▶ **Stored items**:
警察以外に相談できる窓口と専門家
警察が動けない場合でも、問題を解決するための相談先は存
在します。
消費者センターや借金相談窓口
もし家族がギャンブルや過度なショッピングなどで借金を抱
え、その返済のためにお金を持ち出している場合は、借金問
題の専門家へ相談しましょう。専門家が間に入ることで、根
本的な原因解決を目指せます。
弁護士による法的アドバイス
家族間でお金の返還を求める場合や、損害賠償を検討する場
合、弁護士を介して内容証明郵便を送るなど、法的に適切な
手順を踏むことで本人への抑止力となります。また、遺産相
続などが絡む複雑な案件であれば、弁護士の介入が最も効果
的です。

▶ **Work task**:
Quote only the lines from the line containing "消費者センターや借金相談窓口" through the end of the entries, keeping the first and the last.

▶ **Exercise solution**:
消費者センターや借金相談窓口
もし家族がギャンブルや過度なショッピングなどで借金を抱
え、その返済のためにお金を持ち出している場合は、借金問
題の専門家へ相談しましょう。専門家が間に入ることで、根
本的な原因解決を目指せます。
弁護士による法的アドバイス
家族間でお金の返還を求める場合や、損害賠償を検討する場
合、弁護士を介して内容証明郵便を送るなど、法的に適切な
手順を踏むことで本人への抑止力となります。また、遺産相
続などが絡む複雑な案件であれば、弁護士の介入が最も効果
的です。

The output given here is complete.